Second, the man addresses Jesus as one fully transparent. He is a chief among sinners and everyone knows it - including him. In rebuking his partner for joining the crowd and the soldiers in mocking our Lord, the thief confesses that he and his partner deserve the sentence of death. "We are getting what we deserve," he said, "Jesus has done nothing wrong." Perhaps, this is the first time remorse and repentance brings him to a new place. Impending death does what parental warnings, countless incarcerations, pangs of conscience could never accomplish. Here, at last, the dying thief does what we must do along the way, repent of our sins. No repentance, no forgiveness. No repentance, no leading a new life.
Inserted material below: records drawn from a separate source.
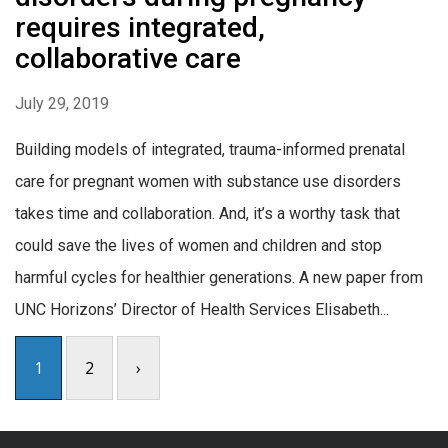
requires integrated,
collaborative care
July 29, 2019
Building models of integrated, trauma-informed prenatal
care for pregnant women with substance use disorders
takes time and collaboration. And, it’s a worthy task that
could save the lives of women and children and stop
harmful cycles for healthier generations. A new paper from
UNC Horizons’ Director of Health Services Elisabeth...
1
2
›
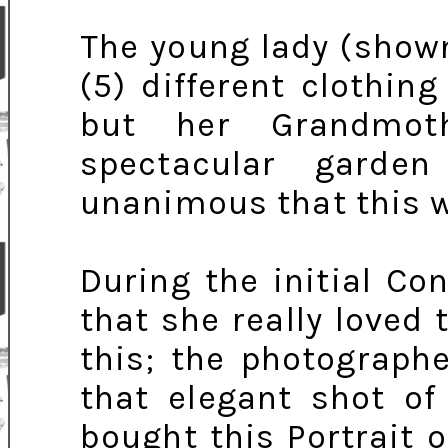
The young lady (shown
(5) different clothin
but her Grandmoth
spectacular garde
unanimous that this w
During the initial C
that she really loved
this; the photograph
that elegant shot o
bought this Portrait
Third, the repentant thief knows that he deserves no mercy. But he asks our Lord to remember him when he comes into his kingdom. Why not just say, ‘remember me’ or ‘save me Jesus, save me now’ and jettison the kingdom language? He may be praying with purpose more than we know. If one looks at the naming stories of Mary's baby in Luke and Matthew, we may understand his request even more. In Luke, Mary is commanded to name her son “Jesus”. Also, she is told he will be great - that there would be “no end to his kingdom.” If the thief is familiar with this birth story, he knows that Jesus' kingdom will have no end. Would we not want to be present with one whose kingdom has no end? Of course. In the Gospel of Matthew, the angel of the Lord tells Joseph to name the baby of his pregnant wife “Jesus.” Plus, the angel reminds Joseph that their son Jesus will save the people from their sins. He is a sinner in need of salvation that desires to be with Jesus in paradise. To his utter shock and amazement our Lord gives him the best news at the hour of death, “Today, you shall be with me in paradise.” As I see it, the thief "went down to the grave with a shout."
You and I, our loved ones and those unborn serve a God who never ceases to amaze us with undeserved blessings. The prayer of the dying thief shows us that an answer to prayer is not always a drawn out, lengthy affair. Sometimes, Jesus answers in the blink of an eye, in a New York minute, faster than the speed of sound - that happened to the dying thief.
In the waning minutes of the sermon, I am going to do what the dying thief did - ask Jesus to remember your loved ones. "Jesus, remember our deceased now that you have come into your kingdom." Do it for them, Lord. Do it right now.
I ask because,
I heard an old, old story,
How a Savior came from glory,
How he gave his life on Calvary
To save a wretch like me;
I heard about His groaning,
Of his precious blood’s atoning,
Then I repented of my sins
And won the victory.
I heard about his healing,
Of his cleansing power revealing,
How he made the lame to walk again
And caused the blind to see;
And then I cried, "Dear Jesus
Come and heal my broken spirit,"
And somehow Jesus came and brought
To me the victory.
Oh victory in Jesus,
My Savior forever!
He sought me
And bought me
With his redeeming blood;
He loved me ere I knew him
And all my love is due him,
He plunged me to victory,
Beneath the cleansing flood.
In the name of the Father, Son and the Holy Ghost, Amen.